- Opening Delimiter -

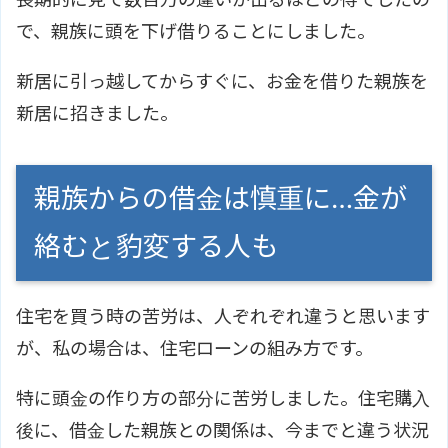
で、親族に頭を下げ借りることにしました。
新居に引っ越してからすぐに、お金を借りた親族を
新居に招きました。
親族からの借金は慎重に…金が
絡むと豹変する人も
住宅を買う時の苦労は、人ぞれぞれ違うと思います
が、私の場合は、住宅ローンの組み方です。
特に頭金の作り方の部分に苦労しました。住宅購入
後に、借金した親族との関係は、今までと違う状況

- Closing Delimiter -

(Problem statement):
Restate exactly each line of the data from the one bearing "特に頭金の作り方の部分に苦労しました。住宅購入" to the end, and add nothing.

(Solution to the problem):
特に頭金の作り方の部分に苦労しました。住宅購入
後に、借金した親族との関係は、今までと違う状況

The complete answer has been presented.